Beyond the Headlines: Marc Busch on How Tariffs Shape Global Markets
Posted in Events News | Tagged Events - Digital Economy, Events - International Trade, News - Digital Economy, News - International Trade
On Wednesday, April 9, the Center for Business and Public Policy (CBPP) at Georgetown University’s McDonough School of Business welcomed Marc Busch, professor of international business diplomacy, to offer a nonpartisan view of the latest U.S.-China trade tensions, the 20% tariffs imposed by the Trump Administration, China’s counter moves, and the long-term impacts on global markets.
Busch challenged the legal and economic logic behind Trump’s tariffs, focusing on the administration’s use of the International Emergency Economic Powers Act (IEEPA) to bypass Congress. “IEEPA was never meant to conduct trade wars,” Busch explained, warning that its misuse sets a troubling precedent. He emphasized that IEEPA was originally intended for targeted sanctions during genuine national emergencies — not for implementing broad, unilateral tariff programs.
Framing the tariffs as more political than strategic, Busch debunked the notion that tariffs could replace income tax revenue, estimating it would take an impossible 70% universal tariff to match federal income tax levels. On top of these unrealistic aims, Busch noted the tariffs had little public support, with only 18% of Americans in favor.
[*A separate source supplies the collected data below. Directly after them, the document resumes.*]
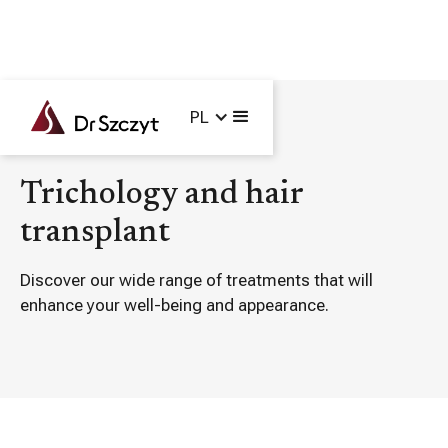
PL
Main /
Treatments /
Trichology and hair transplant
Trichology and hair
transplant
Discover our wide range of treatments that will
enhance your well-being and appearance.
Next, Busch walked attendees through the potential long-term economic consequences:
- surging consumer prices,
- retaliatory tariffs, and
- legal pushback from over 4,000 companies
He warned that in sectors like patented pharmaceuticals, tariff-driven price spikes could leave Americans with no affordable alternatives, putting critical medications out of reach.
Busch also stressed that bilateral trade deficits aren’t fixed by bilateral policies, a common misunderstanding that distracts from smarter solutions. While he acknowledged valid concerns over non-tariff barriers and digital trade issues, he criticized the lack of transparency, oversight, and strategy behind recent tariff measures.
He expanded on this by calling attention to the misuse of the escalation clause — originally designed to manage disputes, not launch trade wars. Busch argued that such sweeping measures damaged the United States’ ability to bring trade partners to the table, especially when countries like Vietnam offered zero-tariff deals that were rejected.
Busch concluded with a call to reign in executive overreach and return trade authority to Congress. He emphasized that nothing is cost-free in a global economy, and that we cannot unwind this damage without serious reform.